NBS approaches leverage prior knowledge of protein interaction networks to overcome the challenge of the sparsity of somatic mutations. It is unclear, however, how to construct an optimal network used in NBS. It is expected that biological networks in different organs or tissues are different, and some genes in the network may not even be expressed in certain tissues.

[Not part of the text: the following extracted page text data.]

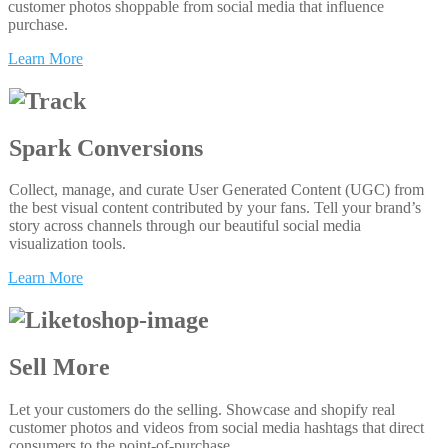
customer photos shoppable from social media that influence
purchase.
Learn More
Spark Conversions
Collect, manage, and curate User Generated Content (UGC) from
the best visual content contributed by your fans. Tell your brand’s
story across channels through our beautiful social media
visualization tools.
Learn More
Sell More
Let your customers do the selling. Showcase and shopify real
customer photos and videos from social media hashtags that direct
consumers to the point-of-purchase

Other complicating factors in the NBS procedure involve various tuning parameters, such as the α in the network propagation step, the γ in the graph-regularization of the NMF. Together with the influence of the genes in panels, it is unclear how to obtain robust and consistent subtyping. For example, some tumor types have clear clustering of patients but the subtypes are not associated with clinical outcomes. For such cases it is also possible that clinical relevant tumor subtypes, if present, are driven by other mechanisms, such as methylation or copy number aberration, instead of somatic mutations. It is generally unknown a priori what strategy is optimal in tumor classification for clinic use, and more integrative analyses across large cohorts may provide further guidance towards this goal.

The motivation behind NBS is to deal with the sparsity of mutation data. For mutations that are frequently observed in multiple patients, it may be tempting to apply clustering methods on the sparse mutation data without network smoothing. Our results showed that even in subtypes that are enriched for specific mutations, e.g. UCEC, it is crucial to leverage prior knowledge encoded in gene networks to classify patients into clinically relevant subtypes. Gene interaction networks used in the NBS approach are not merely to deal with the sparsity of mutations but to provide meaningful biological knowledge to have effective subtyping. It may be true in general that NBS is beneficial for subtyping for other somatic mutation data and effectiveness of NBS in other scenarios needs further exploration.

Conclusion

We applied NBS to 13 major cancer types using both exome-level mutation data and panels of genes for classification and showed that small panels are often more effective in clustering tumors than full exome data. In addition, subtypes discovered by panels of genes in 5 tumor types (CRC, HNSC, KIRC, LUAD and UCEC) are significantly associated with patient survival, while subtypes based on full exome mutations are less predictive of clinical data. Screening of panels of genes combined with the NBS analysis strategy has potential for clinical use and the performance may be further improved by selection of clinically important genes and proper gene interaction networks.